There Were No Taliban in Bosnia
The little most Americans know about Bosnia is that it was the scene of murderous orgies and ethnic cleansing during the 1990s. There is far more to the land where I was born, of course, but at least this simplistic view is accurate — which is more than can be said for the revisionist history of the war now being peddled by some of those who helped bring it to an end.
Democratic presidential candidate and former first lady Hillary Clinton, as is well known by now, “misremembered” coming under sniper fire in Bosnia in 1996, after the war had already ended. Less attention, however, has been paid to a far more pernicious reinterpretation of events by the man who brokered the Dayton Peace Accords.
In a Washington Post opinion article last month, Richard Holbrooke argued that, “Without Dayton, Al Qaeda would probably have planned the September 11 attacks from Bosnia, not Afghanistan.” This statement is unfounded and careless — and what’s worse, it is a resort to stereotypes to rationalize past and current policy and moral failures.

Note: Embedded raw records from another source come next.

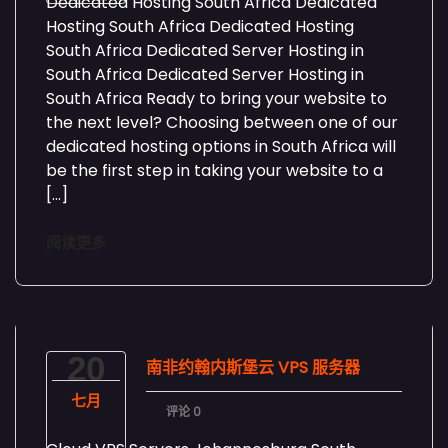
Dedicated Hosting South Africa Dedicated
Hosting South Africa Dedicated Hosting
South Africa Dedicated Server Hosting in
South Africa Dedicated Server Hosting in
South Africa Ready to bring your website to
the next level? Choosing between one of our
dedicated hosting options in South Africa will
be the first step in taking your website to a
[…]
阅读更多
20
南非约翰内斯堡云 VPS 服务器
七月
评论 0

Such a revision of history does an injustice to both the Bosnian Muslims, or Bosniaks, who suffered during the war and the American Jews who were so instrumental in bringing our tragedy to the world’s attention.
While mujahideen undoubtedly drifted into Bosnia and Herzegovina during the war, I never saw any indication of an Al Qaeda presence. Bosnians and Herzegovinians, in particular Bosniaks, would not have allowed the establishment of a base for targeting Western interests.
Bosniaks have long seen themselves as members of the Western family. Like Jews, Bosniaks do not see any contradiction between their European identity and the religious beliefs that distinguish them from their Christian neighbors.
To the contrary, those who defended Bosnia and Herzegovina during the war perceived themselves as custodians of the shared values of pluralism and multiculturalism. That is why our leaders appealed to the United States for support, and that is why we gratefully welcomed the engagement of the American Jewish community.
With Holbrooke leading the attempt to reconstruct history through the lens of the war on terrorism, it is worth recalling just how engaged the American Jewish community was. I traveled all across America during those tragic years in an effort to rally support for my beleaguered country, and time and again the vision of a pluralistic, multicultural Bosnia was embraced at synagogues, yeshivas and JCCs.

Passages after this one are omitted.